# Addictive personalities and the effects on relationships



## the wife1962 (Mar 9, 2016)

Obsessiveness?
Personality disorders?
Past relationship histories?
Compulsiveness?
Neediness?
People Pleasers?

I know that these things do have an effect on relationships. 
People tend to behave in ways that keep them in their comfort zones. 
They have no idea the CAN change-even if it is to improve life for the better.
Bad behaviors that have turned into repeated bad habits. 
Inability to step back and look at the negative behaviors that had contributed to past failed marriages/relationships.

We each come into a relationship with our own experiences and ideas on how to proceed. 
What do we want from a relationship?
Can we communicate our wants and needs?
Can we just plain communicate?

I don't have any links to back up my experience...just have my experience. 
My 2nd marriage is far better than my first. It really has not much bearing on this new life. Other than the fact that that marriage existed for 23 years. That is my experience.

We live and learn. Hopefully, we do manage to learn from the good things as well as the bad.


----------



## JohnA (Jun 24, 2015)

Hi @the wife1962

Yes your past marriage does matter in your new marriage. Our past is our future unless we change it. Your past marriage ended for a reason. Why? (I am not asking for you to list them here) how are these reasons impacting your current marriage? Not just the obvious but the subtle. For instance how are you protecting yourself from being hurt like you where in your marriage.

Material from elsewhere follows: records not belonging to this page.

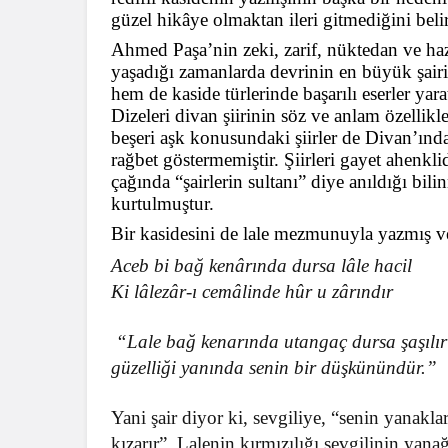
güzel hikâye olmaktan ileri gitmediğini beli
Ahmed Paşa’nin zeki, zarif, nüktedan ve hazı
yaşadığı zamanlarda devrinin en büyük şair
hem de
kaside
türlerinde başarılı eserler ya
Dizeleri divan şiirinin söz ve anlam özellikle
beşeri aşk konusundaki şiirler de Divan’ınd
rağbet göstermemiştir. Şiirleri gayet ahenkl
çağında “şairlerin sultanı” diye anıldığı b
kurtulmuştur.
Bir kasidesini de lale mezmunuyla yazmış ve
Aceb bi bağ kenârında dursa lâle hacil
Ki lâlezâr-ı cemâlinde hûr u zârındır
“Lale bağ kenarında utangaç dursa şaşılı
güzelliği yanında senin bir düşkünündür.”
Yani şair diyor ki, sevgiliye, “senin yanakla
kızarır”. Lalenin kırmızılığı sevgilinin yana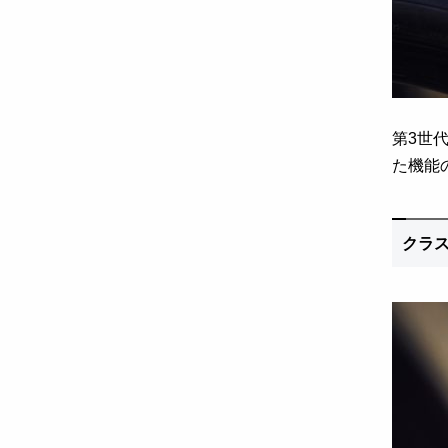
第3世
た機能
クラ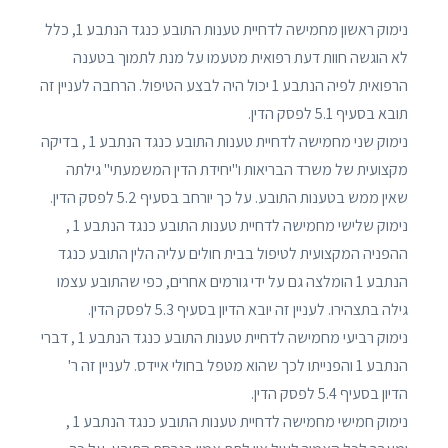
נימוק ראשון מחמישה לדחיית טענות התובע כנגד הנתבע 1, כלל
לא הוגשה חוות דעת רפואית מטעמו על מנת לתמוך בטענה
הרפואית לפיה הנתבע 1 יכול היה לבצע הטיפול. הרחבה לעניין זה
תובא בסעיף 5.1 לפסק הדין.
נימוק שני מחמישה לדחיית טענות התובע כנגד הנתבע 1 , בדיקה
מקצועית של משרד הבריאות ו"יחידת הדין המשמעתי" גילתה
שאין ממש בטענות התובע. על כך יורחב בסעיף 5.2 לפסק הדין.
נימוק שלישי מחמישה לדחיית טענות התובע כנגד הנתבע 1 ,
ההפניה המקצועית לטיפול בבית חולים עליה הלין התובע כנגד
הנתבע 1 הומלצה גם על ידי גורמים אחרים, כפי שהתובע עצמו
גילה בתצהירו. לעניין זה יובא הדיון בסעיף 5.3 לפסק הדין.
נימוק רביעי מחמישה לדחיית טענות התובע כנגד הנתבע 1 , דברי
הנתבע 1 והפנייתו לכך שהוא מטפל בחולי איידס. לעניין זה ר'
הדיון בסעיף 5.4 לפסק הדין.
נימוק חמישי מחמישה לדחיית טענות התובע כנגד הנתבע 1 ,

For example I had a relationship that my GF had serious body image issues. Her ex, to control her demeaned her body. As a result she always felt uncomfortable with nudity anytime and anyplace. She had a huge issue letting anyone see her butt. I mean like getting up out of bed after sex and backing into the bathroom. To me it said "I don't trust you" and denied me a comfort level I need in a LTR.


----------